Kafka Chaos Testing With Conduktor Gateway

Introduction

Chaos testing validates that applications behave correctly under unexpected error conditions. Being able to simulate these error conditions with Kafka is a difficult problem as Kafka is by its nature a resilient messaging broker. This article looks at how Conduktor Gateway solves this problem, enabling the developer or tester to write automated chaos tests that validate the application handles these broker errors as required.

The source code for the accompanying Spring Boot application is available here.

Conduktor Gateway

Conduktor Gateway is a proxy application that sits between the application and Kafka. Instead of connecting directly to Kafka, the application instead connects to the Gateway. This means that the Gateway can intercept requests made by the application and perform a number of operations on them.

Figure 1: Conduktor Gateway proxying requests to Kafka

Features of the Gateway include support for multi-tenancy on a single Kafka instance. Clusters are kept isolated from one another, meaning different users can safely use the same Kafka instance, keeping costs down, with Gateway making this separation transparent to users.
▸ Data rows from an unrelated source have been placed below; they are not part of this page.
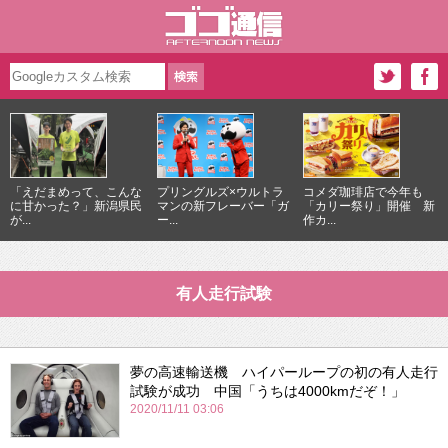
「えだまめって、こんな
プリングルズ×ウルトラ
コメダ珈琲店で今年も
に甘かった？」新潟県民
マンの新フレーバー「ガ
「カリー祭り」開催 新
が...
ー...
作カ...
有人走行試験
夢の高速輸送機 ハイパーループの初の有人走行
試験が成功 中国「うちは4000kmだぞ！」
2020/11/11 03:06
Gateway can help meet compliance requirements, enforcing encryption on messages. It can be used to enforce best practices around configuration, naming conventions and schema usage. And as demonstrated in this article, it enables chaos testing, testing whether errors that could be thrown by the broker are handled by the application.
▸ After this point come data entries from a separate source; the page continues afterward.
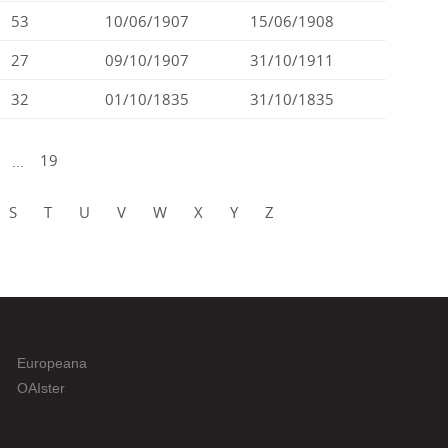
53
10/06/1907
15/06/1908
27
09/10/1907
31/10/1911
32
01/10/1835
31/10/1835
...
19
S
T
U
V
W
X
Y
Z
Europeana
OAIster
For the full range of features that Conduktor Gateway provides, visit Conducktor Gateway.

What Is Chaos Testing?

Chaos testing refers to the type of testing whereby unexpected errors are simulated in an environment to observe how an application responds. In the case of chaos testing with Kafka, this can mean simulating errors occurring when an application attempts to write messages to the broker. Conduktor Gateway is able to perform this role, as it proxies the write requests from the application to Kafka. Instead of performing the write, it can instead return different types of error response that reflect the real errors thrown by Kafka. The application can then be observed to see if transient errors from the producer writes are retried if configured to do so, and non-transient errors are correctly handled by the application. Importantly the Kafka cluster itself is not disrupted in order to facilitate this testing.

Figure 2: Conduktor Gateway intercepting a request and returning an error

Manual vs Automated Testing

Conduktor Gateway can be spun up in a local or remote environment with the application connecting to it rather than Kafka directly. The Gateway is primed via Conduktor Console or REST APIs to simulate the required error scenarios, and the application can then be manually tested to observe its behaviour. The Conduktor Gateway code examples cover this in detail, and the Spring Boot demo application ReadMe also steps through such testing.

Real value can then be added by automating these tests. The Dev and/or QA teams can develop and run a set of chaos tests both locally and automated in the CI pipeline. These ensure that any application or configuration changes do not impact the resilience of the application. The remainder of this article focuses on the automating of these tests.

Automating Chaos Tests

Lydtech's component-test-framework can be used to orchestrate the Testcontainers testing library to bring up Conduktor Gateway in a docker container, along with Kafka, Zookeeper and the application under test in their own containers. A suite of chaos tests are written which can run on every build, merge or release as deemed most suitable.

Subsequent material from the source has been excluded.